La science est claire : brûler plus de combustibles fossiles rend la planète plus chaude. Une nouvelle étude d'attribution a révélé que la dernière canicule record en Europe était impossible sans le changement climatique d'origine humaine. Pourtant, Big Oil prévoit d'augmenter sa production de 14 % entre 2024 et 2030, selon la London School of Economics. C'est encore pire que le scénario du statu quo de l'Agence internationale de l'énergie, qui mènerait à une hausse catastrophique de 2,9 °C.

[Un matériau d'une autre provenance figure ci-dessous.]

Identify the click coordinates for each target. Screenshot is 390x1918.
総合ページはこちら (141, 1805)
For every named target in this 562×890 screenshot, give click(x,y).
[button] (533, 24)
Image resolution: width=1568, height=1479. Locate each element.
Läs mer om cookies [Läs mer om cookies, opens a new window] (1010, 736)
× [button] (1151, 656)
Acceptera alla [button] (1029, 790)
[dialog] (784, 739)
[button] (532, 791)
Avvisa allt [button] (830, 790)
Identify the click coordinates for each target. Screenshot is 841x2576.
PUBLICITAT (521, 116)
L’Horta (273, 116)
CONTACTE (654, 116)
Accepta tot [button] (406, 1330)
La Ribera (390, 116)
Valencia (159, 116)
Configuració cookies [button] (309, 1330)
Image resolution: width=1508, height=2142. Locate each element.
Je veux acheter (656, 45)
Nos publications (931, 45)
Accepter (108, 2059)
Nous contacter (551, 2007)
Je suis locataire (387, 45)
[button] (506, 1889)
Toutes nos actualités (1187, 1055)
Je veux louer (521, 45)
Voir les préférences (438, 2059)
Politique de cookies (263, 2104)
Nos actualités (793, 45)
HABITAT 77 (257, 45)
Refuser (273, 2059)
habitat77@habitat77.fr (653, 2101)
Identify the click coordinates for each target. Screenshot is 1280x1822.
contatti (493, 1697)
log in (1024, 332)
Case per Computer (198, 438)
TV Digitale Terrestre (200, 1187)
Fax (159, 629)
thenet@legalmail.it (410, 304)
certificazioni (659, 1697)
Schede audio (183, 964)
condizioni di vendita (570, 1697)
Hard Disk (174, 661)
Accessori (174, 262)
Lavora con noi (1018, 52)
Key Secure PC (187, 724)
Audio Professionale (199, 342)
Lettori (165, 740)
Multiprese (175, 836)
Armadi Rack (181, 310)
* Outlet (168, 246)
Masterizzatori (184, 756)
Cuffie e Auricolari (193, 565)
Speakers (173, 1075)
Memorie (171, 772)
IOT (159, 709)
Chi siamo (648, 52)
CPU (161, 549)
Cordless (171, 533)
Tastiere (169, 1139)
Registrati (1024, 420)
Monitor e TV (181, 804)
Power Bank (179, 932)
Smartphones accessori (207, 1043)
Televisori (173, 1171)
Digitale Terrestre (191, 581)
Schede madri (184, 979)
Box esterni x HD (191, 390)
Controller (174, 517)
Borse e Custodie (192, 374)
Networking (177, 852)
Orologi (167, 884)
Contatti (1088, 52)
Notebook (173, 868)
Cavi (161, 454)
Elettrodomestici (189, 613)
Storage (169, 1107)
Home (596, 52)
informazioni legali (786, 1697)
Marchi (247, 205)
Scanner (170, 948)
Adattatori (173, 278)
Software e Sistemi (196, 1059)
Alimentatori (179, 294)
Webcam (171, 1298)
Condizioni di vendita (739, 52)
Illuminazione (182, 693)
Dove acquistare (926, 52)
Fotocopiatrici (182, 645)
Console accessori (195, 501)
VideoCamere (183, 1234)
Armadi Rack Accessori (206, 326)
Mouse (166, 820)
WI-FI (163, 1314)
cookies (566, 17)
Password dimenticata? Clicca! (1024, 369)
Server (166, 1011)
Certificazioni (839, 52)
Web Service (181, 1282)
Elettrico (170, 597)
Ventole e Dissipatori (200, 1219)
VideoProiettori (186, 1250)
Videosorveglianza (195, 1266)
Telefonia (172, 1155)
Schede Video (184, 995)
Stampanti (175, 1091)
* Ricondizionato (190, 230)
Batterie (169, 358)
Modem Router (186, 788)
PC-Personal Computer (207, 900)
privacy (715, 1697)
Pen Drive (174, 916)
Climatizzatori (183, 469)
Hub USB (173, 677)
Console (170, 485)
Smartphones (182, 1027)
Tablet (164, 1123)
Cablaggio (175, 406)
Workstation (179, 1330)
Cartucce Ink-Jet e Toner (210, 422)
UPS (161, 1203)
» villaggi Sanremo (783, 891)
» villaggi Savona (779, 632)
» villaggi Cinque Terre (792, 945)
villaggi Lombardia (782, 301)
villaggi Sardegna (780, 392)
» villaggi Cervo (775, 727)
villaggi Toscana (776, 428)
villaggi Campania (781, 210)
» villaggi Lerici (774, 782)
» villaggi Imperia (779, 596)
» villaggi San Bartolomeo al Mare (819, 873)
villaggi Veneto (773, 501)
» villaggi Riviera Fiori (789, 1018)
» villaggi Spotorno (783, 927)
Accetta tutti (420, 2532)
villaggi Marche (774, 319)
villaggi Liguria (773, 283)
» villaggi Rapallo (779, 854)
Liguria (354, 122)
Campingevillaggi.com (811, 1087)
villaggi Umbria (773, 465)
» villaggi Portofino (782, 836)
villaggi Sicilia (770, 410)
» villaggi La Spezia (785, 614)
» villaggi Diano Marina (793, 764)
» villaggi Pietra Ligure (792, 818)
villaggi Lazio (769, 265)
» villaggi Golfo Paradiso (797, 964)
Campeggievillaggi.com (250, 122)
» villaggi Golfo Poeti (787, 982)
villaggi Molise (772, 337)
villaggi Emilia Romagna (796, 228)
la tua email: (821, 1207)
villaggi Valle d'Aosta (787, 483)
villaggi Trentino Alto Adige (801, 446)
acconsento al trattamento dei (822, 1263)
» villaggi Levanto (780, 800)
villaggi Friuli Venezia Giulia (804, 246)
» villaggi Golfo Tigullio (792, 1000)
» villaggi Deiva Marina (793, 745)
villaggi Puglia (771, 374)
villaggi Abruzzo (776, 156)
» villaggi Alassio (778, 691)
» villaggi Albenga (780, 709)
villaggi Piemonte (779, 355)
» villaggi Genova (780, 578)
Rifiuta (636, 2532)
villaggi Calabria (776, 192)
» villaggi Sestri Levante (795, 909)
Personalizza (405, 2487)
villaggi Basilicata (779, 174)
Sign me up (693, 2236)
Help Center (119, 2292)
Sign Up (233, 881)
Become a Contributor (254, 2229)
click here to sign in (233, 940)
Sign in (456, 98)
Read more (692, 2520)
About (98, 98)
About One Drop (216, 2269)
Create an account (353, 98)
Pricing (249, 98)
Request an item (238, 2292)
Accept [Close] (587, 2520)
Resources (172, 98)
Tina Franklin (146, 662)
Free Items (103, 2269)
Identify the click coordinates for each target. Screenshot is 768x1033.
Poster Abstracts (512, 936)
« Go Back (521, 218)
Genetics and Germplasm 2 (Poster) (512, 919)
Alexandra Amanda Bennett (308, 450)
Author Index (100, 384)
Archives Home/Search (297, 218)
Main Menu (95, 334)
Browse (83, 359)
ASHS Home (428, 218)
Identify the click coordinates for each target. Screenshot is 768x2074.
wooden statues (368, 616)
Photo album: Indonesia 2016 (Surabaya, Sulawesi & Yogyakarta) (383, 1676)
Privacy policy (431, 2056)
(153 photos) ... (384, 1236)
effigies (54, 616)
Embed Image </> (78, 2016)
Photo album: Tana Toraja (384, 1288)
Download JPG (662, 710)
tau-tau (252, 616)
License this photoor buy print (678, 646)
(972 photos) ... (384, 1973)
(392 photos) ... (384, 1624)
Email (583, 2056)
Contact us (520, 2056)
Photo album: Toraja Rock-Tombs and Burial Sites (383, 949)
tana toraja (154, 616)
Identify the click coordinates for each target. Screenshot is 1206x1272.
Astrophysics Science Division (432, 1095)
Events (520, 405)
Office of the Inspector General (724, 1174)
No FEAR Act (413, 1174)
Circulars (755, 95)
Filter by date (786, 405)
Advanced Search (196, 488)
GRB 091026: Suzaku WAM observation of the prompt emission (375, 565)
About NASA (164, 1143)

BP est un cas d'école. Après avoir promis de réduire sa production pétrolière de 40 % et d'investir dans les énergies renouvelables, l'entreprise a fait marche arrière, réduit ses dépenses vertes de 3 milliards de dollars et augmenté ses dépenses pétrolières et gazières à 10 milliards de dollars par an. Les bénéfices ont plus que doublé le trimestre dernier. Pendant ce temps, les majors pétrolières européennes ont vu leurs bénéfices combinés atteindre 22 milliards de dollars – le plus haut depuis 2022. Aux États-Unis, ExxonMobil prévoit une augmentation de 25 % de sa production, Chevron de 15 %, et ils ne font même pas semblant de se soucier des engagements climatiques.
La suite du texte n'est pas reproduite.